“…re’ut is to be understood as a fleeting movement of wind, or air, such as a gust or a breeze”

…the most common claim is the repeated use of the phrase “hevel and re’ut ruah,” which is traditionally translated as “vanity and (the innately futile) pursuit of wind.” However, this treatment of re’ut ruah (a term unique to Ecclesiastes) misreads the original Hebrew at least as much as does the translation of hevel as “vanity.” Scholars are in agreement about rejecting the old notion of re’ut as “vexation of spirit,” in favor of translations that see re’ut as a reflex of ra’ah. Nonetheless, the continuing misconception misses the core meaning of this precise root-verb, “to meander”; feeding, grazing, and herding are secondary transpositions. Critically, the Hebrew root ra’ah does not imply gathering, chasing, or herding-in; rather, it connotes the typical (outwardbound) movement of grazing over pasturelands. This is why the verb can easily apply to the roaming of a single animal, with no flock or shepherd about. Cf. Genesis 41:1-2; Song of Songs 4:5, 6:2. Similarly, it applies where no feeding is involved; cf. Numbers 14:33. Hence, even if we knew no more than this, re’ut is to be understood as a fleeting movement of wind, or air, such as a gust or a breeze. This is cognate to tir’eh-ruah in Jeremiah 22:22 (“a puff of wind,” or “scattered by the wind”). Thus, a close approximation of the phrase hevel u’re’ut ruach, would be “vapor and a stirring of air,” or “vapor and a puff of wind.” In this light, the entire idiom stresses transient phenomena, of no material value. However, the etymology of re’ut itself may give us a clue to uncovering its original connotation; for its Semitic root had an additional meaning, one with a close affinity to the word “vapor.” While the Hebrew language lost this variant, it survives to this day in Arabic: The Arabic root of r-gh-w, as in the noun ragha—froth or foam—and the verb ragha—to froth. Like vapor, it is a potent metaphor of fleeting, passing phenomena. Froth and foam, of course, are made of air, which in the biblical Hebrew is always ruah, bringing us back again to Ecclesiastes’ idiom, “hevel ure’ut ruah,” which we may now render: Vapor and froth (cf. Shakespeare, The Rape of Lucrece: “What win I if I gain the thing I seek? A dream, a breath, a froth of fleeting joy”).

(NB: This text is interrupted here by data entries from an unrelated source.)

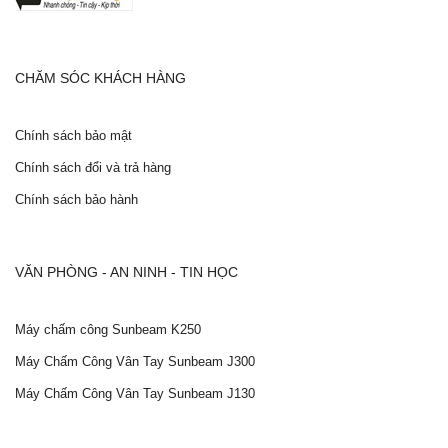
CHĂM SÓC KHÁCH HÀNG
Chính sách bảo mật
Chính sách đổi và trả hàng
Chính sách bảo hành
VĂN PHÒNG - AN NINH - TIN HỌC
Máy chấm công Sunbeam K250
Máy Chấm Công Vân Tay Sunbeam J300
Máy Chấm Công Vân Tay Sunbeam J130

This also helps us to understand Ecclesiastes 4:6, where re’ut ruah is depicted as something that, figuratively, one can grab “handfuls” of, albeit without much gain; of course, one cannot grab a “pursuit of” anything in one’s hand. Moreover, the two parts of the idiom, vapor and froth, become nouns corresponding to two physical entities (re’ut ruah as object rather than action). As a result, the entire phrase, hevel ure’ut ruah, constitutes a uniform, objective, double-metaphor about the factual transience of human life and worldly achievements.

Finally, it is difficult to ignore the striking similarity between Abel the shepherd (hevel ro’eh, Genesis 4:2), and the form of hevel ure’ut: Just as Kohelet succeeded in bringing Abel’s mortality to mind with the simile of vapor, so, too, “froth” (or “gust”) recalls the core characteristic of Abel’s impermanent life.

Ethan Dor-Shav, “Ecclesiastes, Fleeting and Timeless”, Azure No. 18 (Autumn 2004), 85-86, n. 29.